Post-transformation validation must verify vertical datum integrity, spatial alignment, and metadata compliance. Automated QA steps should include:

  1. Extent & Resolution Verification: Confirm x/y coordinate arrays match the source survey grid exactly.
  2. NaN Propagation Check: Ensure NaN values in the offset surface do not artificially flatten valid bathymetry. Masking or nearest-neighbor fallback should be applied where tidal models lack coverage.
  3. Vertical CRS Tagging: GIS engines require explicit vertical datum declarations. NetCDF outputs must include grid_mapping variables referencing the vertical CRS, while GeoTIFF outputs require VerticalCSType GeoTags (e.g., 9829 for MLLW). Refer to the EPSG Geodetic Parameter Dataset for authoritative vertical CRS codes and transformation matrices.
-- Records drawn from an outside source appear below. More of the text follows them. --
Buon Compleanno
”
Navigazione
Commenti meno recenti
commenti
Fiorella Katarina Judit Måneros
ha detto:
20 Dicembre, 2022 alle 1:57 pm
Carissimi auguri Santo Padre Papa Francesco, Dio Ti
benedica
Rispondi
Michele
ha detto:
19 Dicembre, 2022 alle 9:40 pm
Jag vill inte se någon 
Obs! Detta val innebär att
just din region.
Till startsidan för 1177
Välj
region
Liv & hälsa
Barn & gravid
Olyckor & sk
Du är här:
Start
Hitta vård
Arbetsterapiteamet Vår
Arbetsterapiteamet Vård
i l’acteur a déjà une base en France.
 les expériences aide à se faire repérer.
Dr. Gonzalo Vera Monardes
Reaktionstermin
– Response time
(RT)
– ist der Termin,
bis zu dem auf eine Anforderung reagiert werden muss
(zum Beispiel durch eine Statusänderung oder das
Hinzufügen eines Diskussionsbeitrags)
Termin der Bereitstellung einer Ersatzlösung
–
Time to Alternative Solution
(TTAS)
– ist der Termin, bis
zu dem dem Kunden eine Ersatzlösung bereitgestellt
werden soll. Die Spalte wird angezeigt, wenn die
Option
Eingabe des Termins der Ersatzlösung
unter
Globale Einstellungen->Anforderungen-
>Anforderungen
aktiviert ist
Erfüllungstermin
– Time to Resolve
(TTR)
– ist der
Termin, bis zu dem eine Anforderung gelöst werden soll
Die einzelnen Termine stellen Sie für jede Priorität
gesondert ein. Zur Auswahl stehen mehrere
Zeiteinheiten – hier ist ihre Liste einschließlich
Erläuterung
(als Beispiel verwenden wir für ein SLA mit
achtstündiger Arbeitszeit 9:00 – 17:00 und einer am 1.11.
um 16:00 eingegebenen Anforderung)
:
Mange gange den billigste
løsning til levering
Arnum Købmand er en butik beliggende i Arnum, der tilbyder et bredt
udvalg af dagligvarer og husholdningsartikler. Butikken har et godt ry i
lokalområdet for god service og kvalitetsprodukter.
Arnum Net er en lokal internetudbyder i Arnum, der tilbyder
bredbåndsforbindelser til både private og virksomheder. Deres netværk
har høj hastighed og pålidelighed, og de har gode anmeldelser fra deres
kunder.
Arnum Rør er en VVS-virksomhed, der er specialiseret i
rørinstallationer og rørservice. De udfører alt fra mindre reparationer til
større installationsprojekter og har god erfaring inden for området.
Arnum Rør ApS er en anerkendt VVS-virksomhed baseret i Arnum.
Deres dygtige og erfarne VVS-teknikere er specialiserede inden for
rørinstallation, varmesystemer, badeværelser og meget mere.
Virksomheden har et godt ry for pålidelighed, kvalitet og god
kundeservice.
  4. Cloud-Native Serialization: Zarr or chunked NetCDF4 formats preserve dask chunk boundaries and enable parallel downstream consumption. Avoid monolithic TIFF outputs for multi-terabyte extents.

For authoritative tidal datum definitions and regional separation surface generation, consult the official NOAA VDATUM documentation. Pipelines should version-control offset surfaces alongside survey products to maintain reproducible vertical baselines across tidal epoch updates.